Trump gives tips on every aspect of life, from finding an attorney, to which golf clubs to play with, to romance, to keeping up your appearances in the business world. He basically tells you how to live life like he does. Trump gives you his tips and tricks in five different chapters. Chapter one deals with real estate. Some of the topics in this chapter are how to get an appraisal and inspection on your property, how to deal with a broker and attorney, how to landscape, how to pick an interest rate and down payment, and how to find a good office.
Chapter two deals with the topic of money management. Trump gives you tips on topics such as how to divide up your portfolio, how to pinch pennies, how to save and pay for college, how to decide how much risk you should consider, and how to plan for retirement. This chapter is shorter and less informative than the real estate chapter. Donald Trump is the undisputed master of real estate buying and developing so it is expected that his real estate chapter should be the best of this book.
Chapter three is titled, “The Business of Life.” This chapter is mostly about how to present your self and make the most out of life. Some of the topics Trump covers are how to make good friends, how to love your job, how to behave in a meeting, how to dress and present yourself at work, and how to balance work and pleasure. This section gives some interesting advice from a perspective many people do not know about. For example, how many of us really know what its like to dress like a billionaire and balance life at a billion dollar business with a personal life consisting of a model wife and super mansion? This chapter more than the others, gives a glimpse into the personal life and tastes of a billionaire.
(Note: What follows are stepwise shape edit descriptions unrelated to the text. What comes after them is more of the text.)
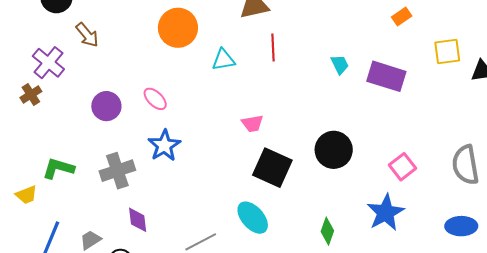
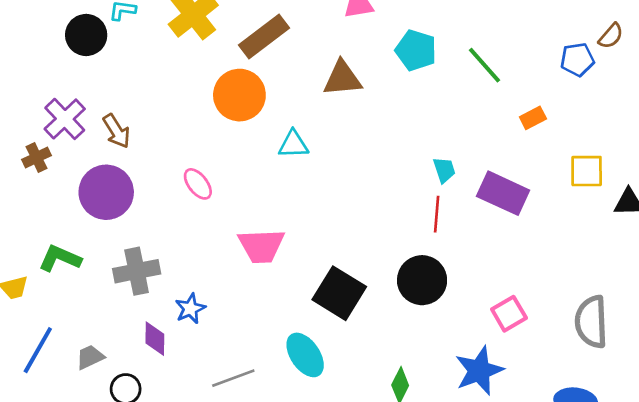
brown arrow: (87, 35) -> (116, 131), moved
red line: (273, 47) -> (437, 214), moved
purple circle: (106, 106) -> (106, 192), moved, size x1.4
pink trapezoid: (252, 123) -> (261, 246), moved, size x1.6
blue star: (164, 145) -> (190, 309), moved, size x0.7

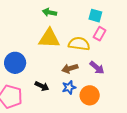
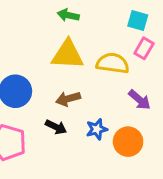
brown arrow: (70, 68) -> (68, 99), moved

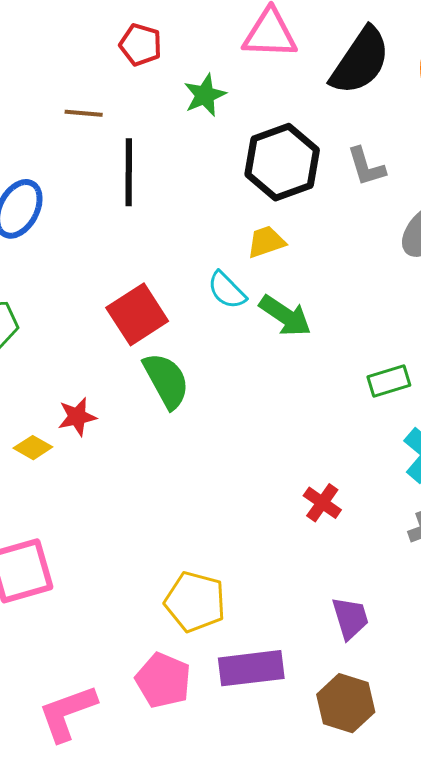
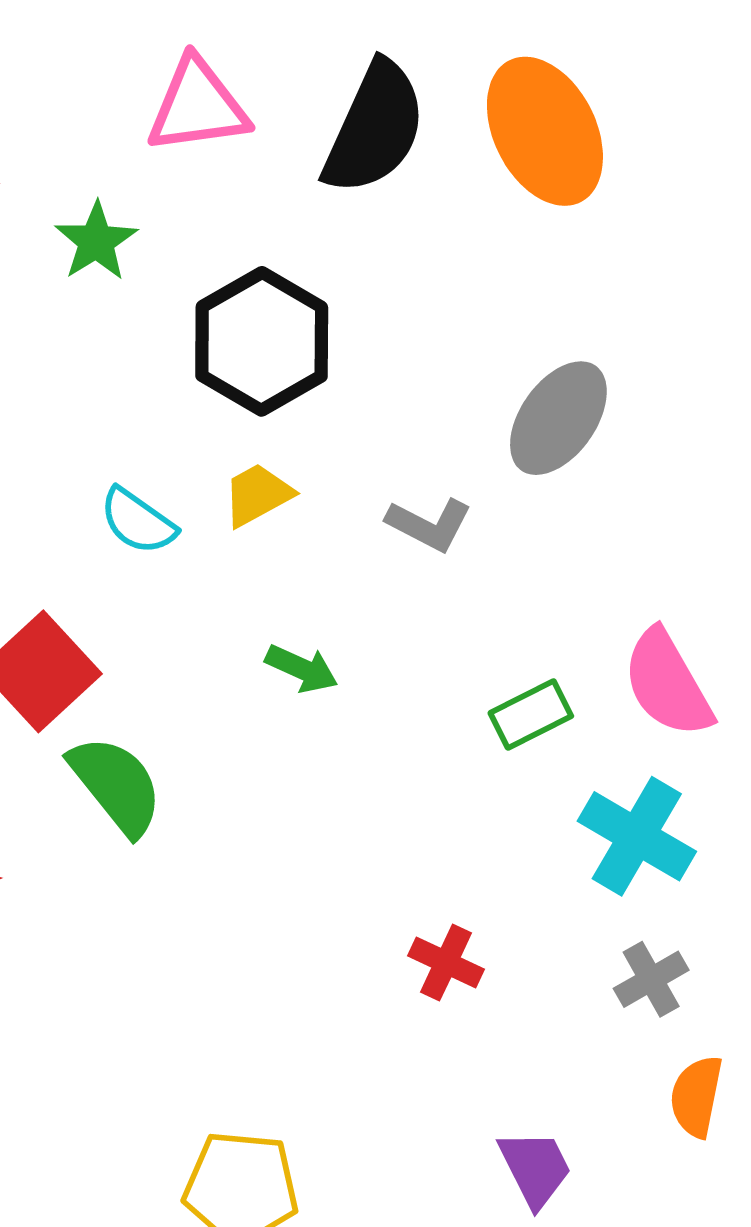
gray L-shape: (366, 167) -> (429, 524), moved, turned -36
cyan semicircle: (227, 290) -> (138, 521), moved
green arrow: (285, 316) -> (302, 669), moved, size x0.7

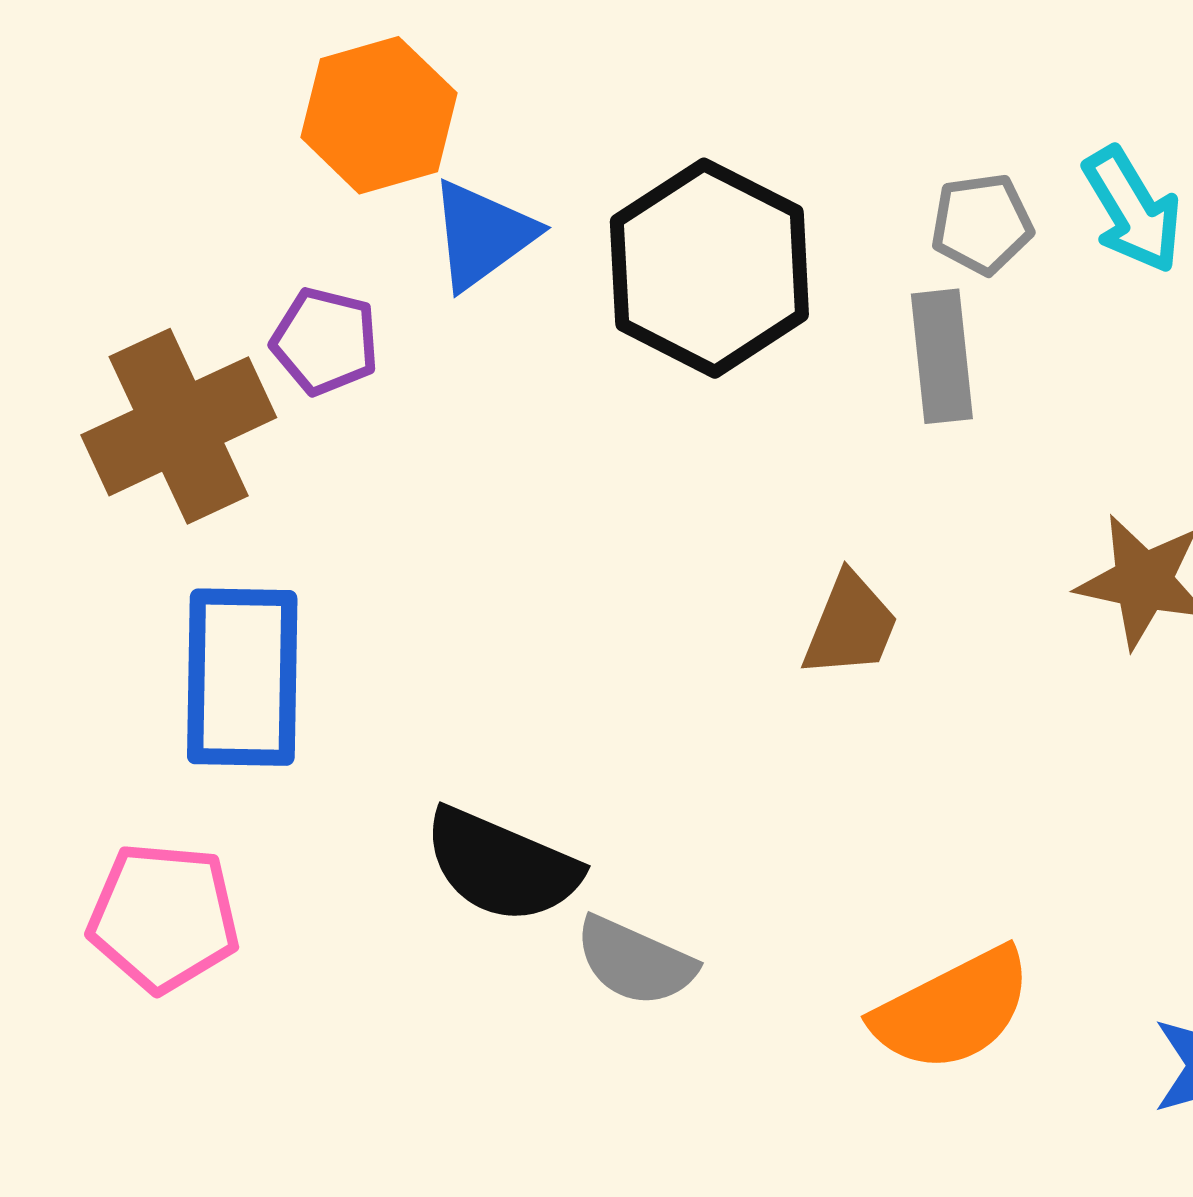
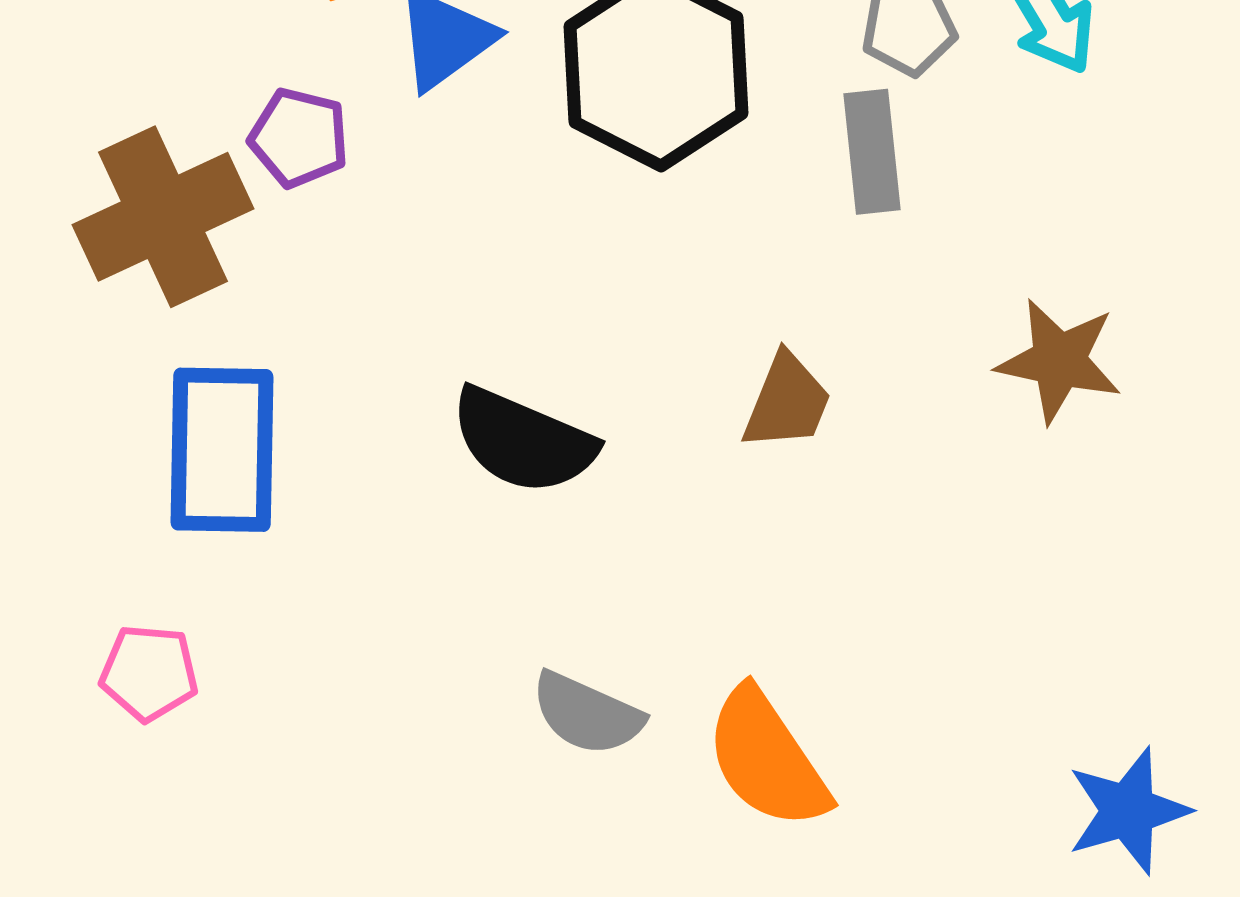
black semicircle: (502, 866) -> (523, 441), moved
pink pentagon: (164, 917) -> (149, 673), size x0.7
orange semicircle: (953, 1010) -> (767, 759), moved, turned 83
Chapter four is titled, “Slices of the Billionaire’s Life.” This chapter is basically a hodge-podge of advice and organizations Trump is involved in. He speaks on topics such as the Statue of Liberty, Columbia University’s land problems, beauty pageants, the value of audacity, the Mar-a-Lago beach club, and most importantly to Trump, hosting Saturday Night Live. The Saturday Night Live portion of the book is interesting as he takes you through what a host must endure during rehearsal, being asked to do the show, and the endless punishment the actors on Saturday Night Live delivered to Trump. This is one of the lighter and more entertaining sections of the book. Following this, Trump dedicates about thirty to forty pages to describing a week in his life. He tells the reader how he gets up early, stays at work for twelve hours, takes conference calls and attends meetings all day, and goes home to do more business and see his wife.
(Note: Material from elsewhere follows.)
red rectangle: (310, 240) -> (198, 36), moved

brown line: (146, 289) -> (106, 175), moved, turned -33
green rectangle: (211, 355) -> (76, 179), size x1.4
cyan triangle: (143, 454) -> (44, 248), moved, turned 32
The final chapter is all about a former season of The Apprentice. Trump is very excited and praises his show repeatedly, and takes the reader through the logistics of his reality show. He even gives a brief background of all the upcoming contestants and why they qualified for his show and how they have all succeeded on their own outside of the show. Donald Trump will take you through a week in his life during filming of The Apprentice and how even a billionaire with overwhelming confidence can really become nervous before filming.
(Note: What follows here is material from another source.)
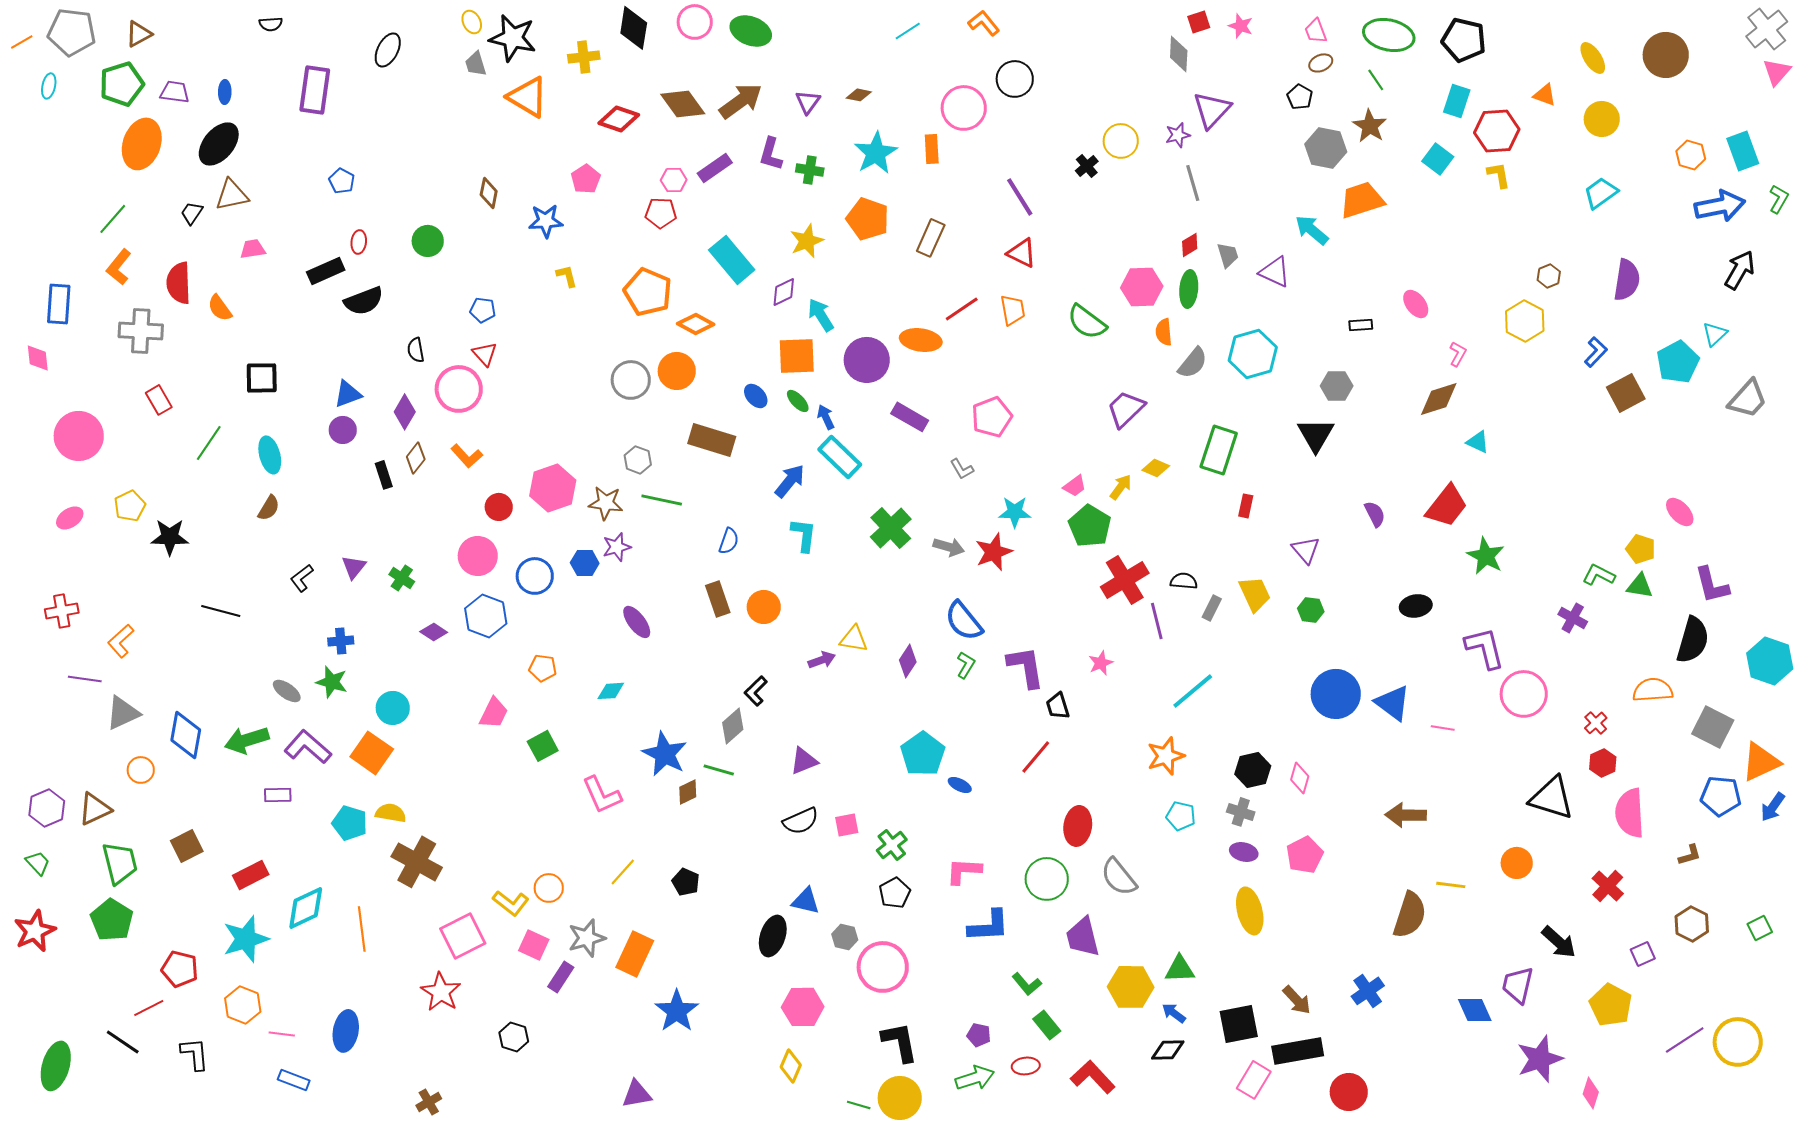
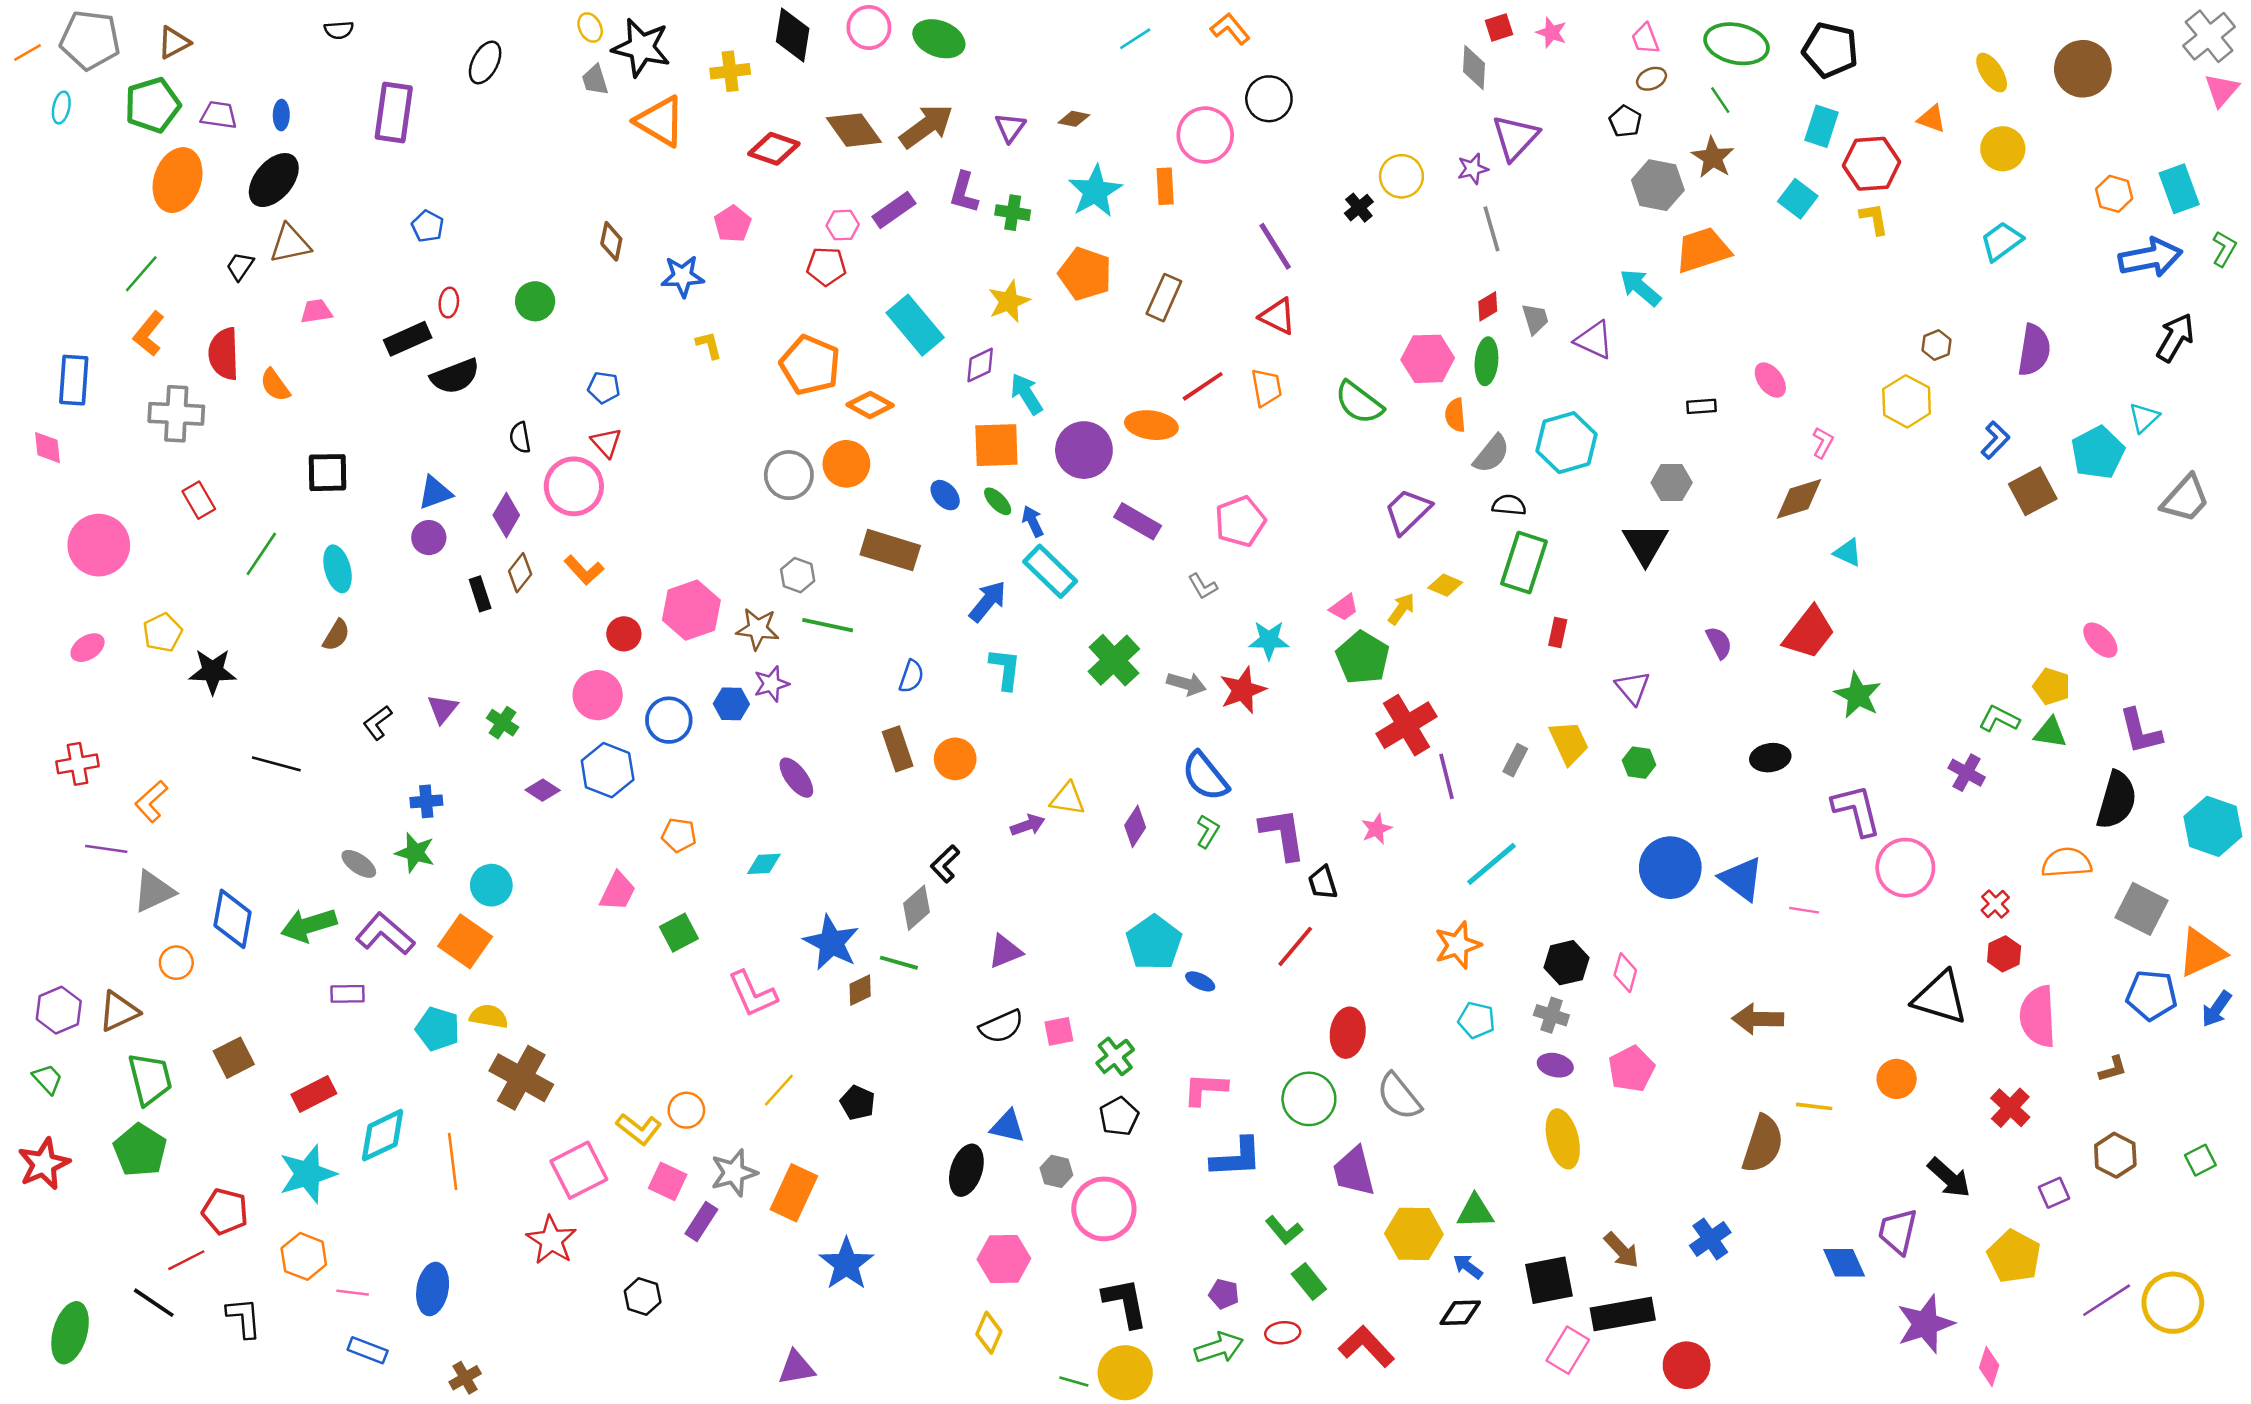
black semicircle: (1184, 581) -> (1509, 505), moved
brown cross: (429, 1102) -> (465, 1378), moved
While reading this book the reader will realize that Donald Trump’s number one fan is Donald Trump. He has all the confidence in the world and it shows easily in his writing. Not only does he praise his business decisions, but he praises his Mar-a-Lago club repeatedly. He has a large amount of power and capability as a billionaire, and it is easy to see in this book that he truly enjoys the power. Personally, I would not recommend this book. The advice Trump provides is not unique, and when given in only two or three pages at a time, you do not get a true sense of how to take advantage of his advice. He only skims the surface of all of his topics, where all of the topics could really use at least a chapter to explain. If you are looking for a glimpse into a powerful billionaire’s life, then this book is for you. If you are looking for business advice and how to be a more successful person, you would be better off reading something else.